A fronte di un Ticino, Terra di editori e di editori che sanno rischiare sia proponendo opere impegnative, sia (quasi soprattutto, si potrebbe dire) nel senso del soldo, economico, abbiamo un servizio pubblico, la Televisione, che ha tra i suoi obblighi anche il promovimento culturale (e, quindi, della lettura). Ci dovrebbe essere una correlazione esistenziale tra la Terra di editori e la Televisione (in parte, ma minimamente, c’è con la Rete Due). C’è una rubrica che sembra prometterlo: Turné Soirée, lo spettacolo dei libri. Che nella sua presentazione dice anche: “dedicata alla letteratura”. Ha solo metà titolo vero, *spettacolo”, anche quello parzialmente. I libri, in verità non ci sono, o entrano uno o due molto di straforo, ospiti quasi inaspettati rispetto alla sovrabbondanza girovagante degli altri ospiti in carne e ossa, forse come pretesto per giustificare l’altra metà del titolo. Con un fraticello, perdipiù, che non sa neppure se ha una Bibbia (libro impegnativo, è vero, e non necessariamente “religioso”).

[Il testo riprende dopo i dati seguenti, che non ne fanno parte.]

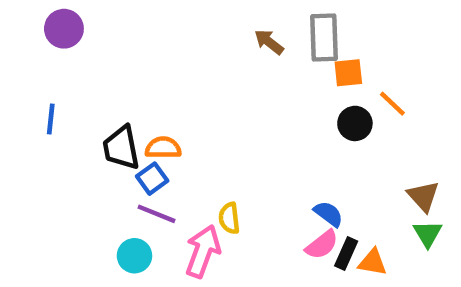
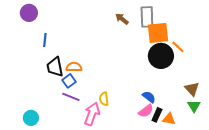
orange square: (348, 73) -> (158, 33), size x1.6
blue line: (51, 119) -> (45, 40), moved
black circle: (355, 123) -> (161, 56), size x1.6
cyan circle: (134, 256) -> (31, 118), moved

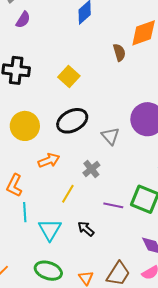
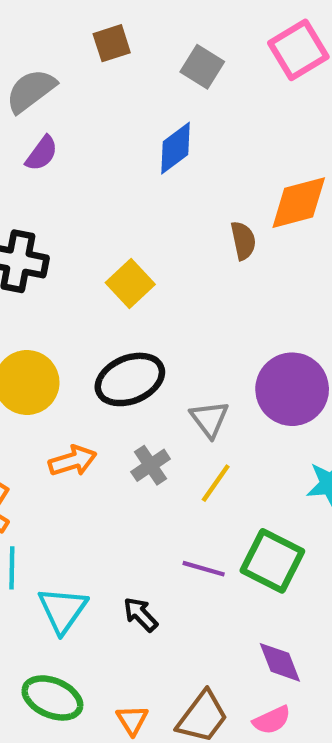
gray cross: (91, 169) -> (151, 465), moved
yellow line: (68, 194) -> (216, 483), moved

Che cosa c’entra quindi il confronto con l’editore Dadò? C’entra per due sostanziosi motivi. Dapprima perché abbiamo un editore che sa correre il rischio, anche economico, dell’impegno culturale; dall’altra parte, invece, si ritiene che la cultura o il libro impegnato siano per definizione una noia maledetta che bisogna quindi tentare di trasfigurare con lo spettacolo, anche banaluccio e tutto chiacchiere insulse, neppure divertenti, riuscendo ad accennare a un libro o due. Ma abbassando ancora di fatto il livello di impegno del telespettatore, ritenuto a priori una sorta di stanco e culturalmente refrattario “minus habens”, soprattutto se giovane. Per concessione e per statuto, poi, l’impegno culturale o persino la funzione educativa dovrebbero essere molto più presenti e forti per la Televisione che non per il piccolo editore ticinese, che non dispone neppure degli strumenti o dei modi di presentazione televisivi o dei mezzi finanziari e delle assunzione di rischio finanziario che ha il servizio pubblico, il cui scopo non è certo la resa economica. A buon conto, volessimo anche buttarla sullo spettacolo, il piccolo editore ticinese batte ampiamente e magistralmente la Televisione.